## Problem requirements
For each line in the data that includes "seit", make a copy.

## Exercise data

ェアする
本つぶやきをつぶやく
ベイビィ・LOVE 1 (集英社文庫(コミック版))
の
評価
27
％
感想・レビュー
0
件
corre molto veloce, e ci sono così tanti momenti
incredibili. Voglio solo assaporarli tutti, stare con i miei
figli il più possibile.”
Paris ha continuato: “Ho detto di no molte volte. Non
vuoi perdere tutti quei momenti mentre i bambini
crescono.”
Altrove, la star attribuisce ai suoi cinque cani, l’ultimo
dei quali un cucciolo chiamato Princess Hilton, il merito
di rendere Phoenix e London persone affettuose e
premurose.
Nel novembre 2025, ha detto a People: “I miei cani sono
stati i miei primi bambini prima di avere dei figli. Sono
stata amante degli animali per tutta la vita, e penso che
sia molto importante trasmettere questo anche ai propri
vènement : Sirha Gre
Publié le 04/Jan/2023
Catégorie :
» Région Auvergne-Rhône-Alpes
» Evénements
--
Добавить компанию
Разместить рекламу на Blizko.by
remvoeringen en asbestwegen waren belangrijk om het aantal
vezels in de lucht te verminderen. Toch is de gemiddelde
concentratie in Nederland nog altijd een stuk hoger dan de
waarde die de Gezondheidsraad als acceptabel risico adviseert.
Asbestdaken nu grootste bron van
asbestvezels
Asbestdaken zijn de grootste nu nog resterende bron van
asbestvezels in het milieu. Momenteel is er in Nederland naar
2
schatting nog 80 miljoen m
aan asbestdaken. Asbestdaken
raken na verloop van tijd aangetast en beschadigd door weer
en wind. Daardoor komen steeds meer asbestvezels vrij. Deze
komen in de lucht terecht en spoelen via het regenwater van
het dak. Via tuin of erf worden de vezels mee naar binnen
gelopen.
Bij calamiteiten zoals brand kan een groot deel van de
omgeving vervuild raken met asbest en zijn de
==
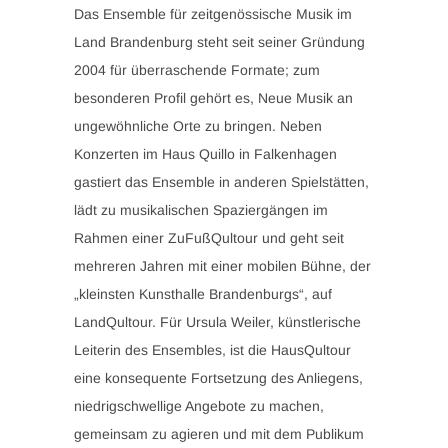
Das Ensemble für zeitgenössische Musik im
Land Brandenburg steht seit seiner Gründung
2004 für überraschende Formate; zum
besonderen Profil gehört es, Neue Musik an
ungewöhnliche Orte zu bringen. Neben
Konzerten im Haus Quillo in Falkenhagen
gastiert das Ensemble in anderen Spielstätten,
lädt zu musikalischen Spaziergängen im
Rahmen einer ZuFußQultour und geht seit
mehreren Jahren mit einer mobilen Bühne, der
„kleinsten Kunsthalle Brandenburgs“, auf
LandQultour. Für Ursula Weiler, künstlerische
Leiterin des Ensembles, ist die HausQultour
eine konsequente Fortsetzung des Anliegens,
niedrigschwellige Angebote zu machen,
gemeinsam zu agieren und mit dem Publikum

## Output of the task
Land Brandenburg steht seit seiner Gründung
Rahmen einer ZuFußQultour und geht seit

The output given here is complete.